WHAT TO DO: Nothing but the lines below from the one with "agement Inc., a leading global" through the one with "Results Oriented Monitoring ROM" should be output, each exactly as given, and no pictures.

⁂

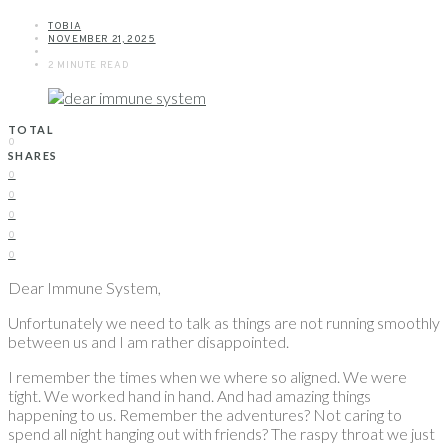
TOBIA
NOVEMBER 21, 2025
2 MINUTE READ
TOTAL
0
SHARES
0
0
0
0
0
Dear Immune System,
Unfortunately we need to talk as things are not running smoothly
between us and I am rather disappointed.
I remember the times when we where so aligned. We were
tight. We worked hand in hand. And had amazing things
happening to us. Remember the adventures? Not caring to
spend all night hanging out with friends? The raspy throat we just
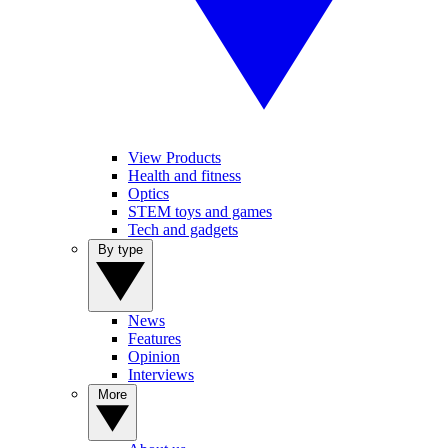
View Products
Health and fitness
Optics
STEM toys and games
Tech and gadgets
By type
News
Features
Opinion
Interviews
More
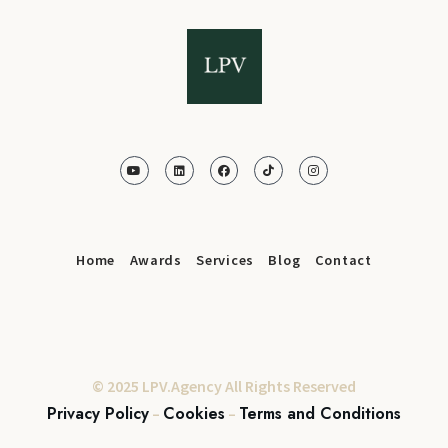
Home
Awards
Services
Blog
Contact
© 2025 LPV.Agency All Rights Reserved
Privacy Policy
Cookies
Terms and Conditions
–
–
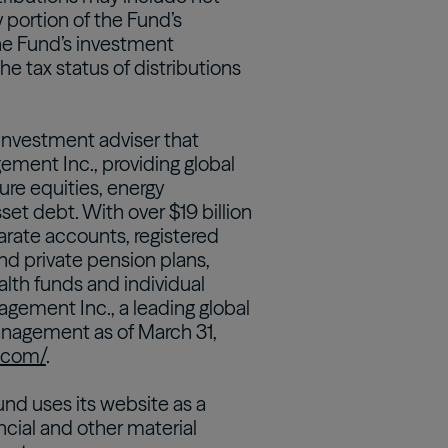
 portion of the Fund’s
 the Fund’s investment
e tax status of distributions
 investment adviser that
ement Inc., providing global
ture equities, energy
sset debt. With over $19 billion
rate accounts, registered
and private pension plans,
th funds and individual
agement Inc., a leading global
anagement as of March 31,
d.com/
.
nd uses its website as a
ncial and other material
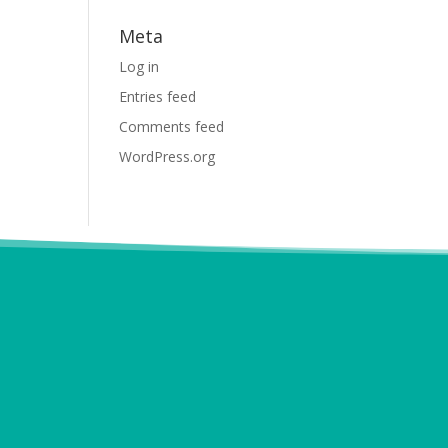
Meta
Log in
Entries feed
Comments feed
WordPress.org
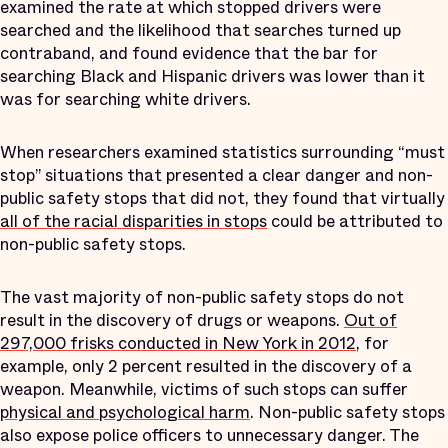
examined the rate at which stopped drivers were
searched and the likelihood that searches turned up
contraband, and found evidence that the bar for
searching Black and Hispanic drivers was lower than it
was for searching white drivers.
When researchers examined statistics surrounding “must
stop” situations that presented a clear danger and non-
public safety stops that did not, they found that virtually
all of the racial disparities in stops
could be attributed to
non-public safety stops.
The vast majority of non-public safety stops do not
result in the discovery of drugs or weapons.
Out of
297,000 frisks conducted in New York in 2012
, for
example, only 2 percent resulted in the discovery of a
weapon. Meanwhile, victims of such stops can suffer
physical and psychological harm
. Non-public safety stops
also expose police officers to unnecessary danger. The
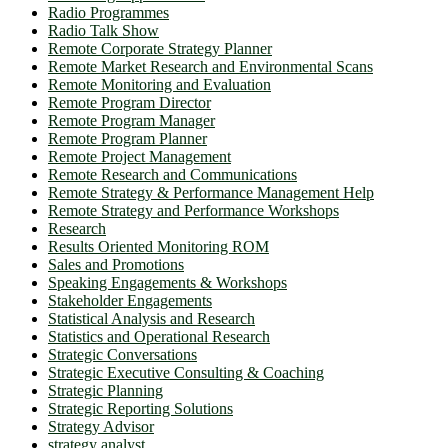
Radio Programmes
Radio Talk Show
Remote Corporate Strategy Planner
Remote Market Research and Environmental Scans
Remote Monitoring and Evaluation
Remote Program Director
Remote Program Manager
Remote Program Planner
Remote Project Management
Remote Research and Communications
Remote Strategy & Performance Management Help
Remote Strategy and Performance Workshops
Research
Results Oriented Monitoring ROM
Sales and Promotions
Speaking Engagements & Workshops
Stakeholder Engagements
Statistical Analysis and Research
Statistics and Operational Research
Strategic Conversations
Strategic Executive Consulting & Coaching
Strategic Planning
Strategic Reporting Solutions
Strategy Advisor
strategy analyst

⁂

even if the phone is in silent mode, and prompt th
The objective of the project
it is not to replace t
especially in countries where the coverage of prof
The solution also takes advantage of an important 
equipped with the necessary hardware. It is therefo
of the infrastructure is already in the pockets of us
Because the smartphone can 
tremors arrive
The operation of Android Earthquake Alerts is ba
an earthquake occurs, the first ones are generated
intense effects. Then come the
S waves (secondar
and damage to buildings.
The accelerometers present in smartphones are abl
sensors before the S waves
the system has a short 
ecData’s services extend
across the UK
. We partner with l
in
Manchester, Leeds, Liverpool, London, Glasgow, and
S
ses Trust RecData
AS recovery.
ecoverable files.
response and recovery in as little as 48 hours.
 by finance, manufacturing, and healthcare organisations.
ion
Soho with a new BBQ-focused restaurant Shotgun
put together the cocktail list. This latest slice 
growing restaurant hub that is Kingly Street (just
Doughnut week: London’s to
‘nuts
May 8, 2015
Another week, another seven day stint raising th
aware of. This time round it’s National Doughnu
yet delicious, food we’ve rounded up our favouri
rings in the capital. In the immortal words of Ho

⁂

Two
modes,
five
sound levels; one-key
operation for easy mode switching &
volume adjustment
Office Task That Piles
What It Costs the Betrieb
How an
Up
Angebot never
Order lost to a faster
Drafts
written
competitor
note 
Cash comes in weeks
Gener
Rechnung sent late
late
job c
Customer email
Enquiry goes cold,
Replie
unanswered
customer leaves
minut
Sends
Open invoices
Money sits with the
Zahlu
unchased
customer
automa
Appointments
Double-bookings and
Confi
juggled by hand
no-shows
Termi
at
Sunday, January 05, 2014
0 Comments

⁂

ANSWER FOR THE TASK:
agement Inc., a leading global
anagement as of March 31,
d.com/
.
nd uses its website as a
ncial and other material
Meta
Log in
Entries feed
Comments feed
WordPress.org
examined the rate at which stopped drivers were
searched and the likelihood that searches turned up
contraband, and found evidence that the bar for
searching Black and Hispanic drivers was lower than it
was for searching white drivers.
When researchers examined statistics surrounding “must
stop” situations that presented a clear danger and non-
public safety stops that did not, they found that virtually
all of the racial disparities in stops
could be attributed to
non-public safety stops.
The vast majority of non-public safety stops do not
result in the discovery of drugs or weapons.
Out of
297,000 frisks conducted in New York in 2012
, for
example, only 2 percent resulted in the discovery of a
weapon. Meanwhile, victims of such stops can suffer
physical and psychological harm
. Non-public safety stops
also expose police officers to unnecessary danger. The
Radio Programmes
Radio Talk Show
Remote Corporate Strategy Planner
Remote Market Research and Environmental Scans
Remote Monitoring and Evaluation
Remote Program Director
Remote Program Manager
Remote Program Planner
Remote Project Management
Remote Research and Communications
Remote Strategy & Performance Management Help
Remote Strategy and Performance Workshops
Research
Results Oriented Monitoring ROM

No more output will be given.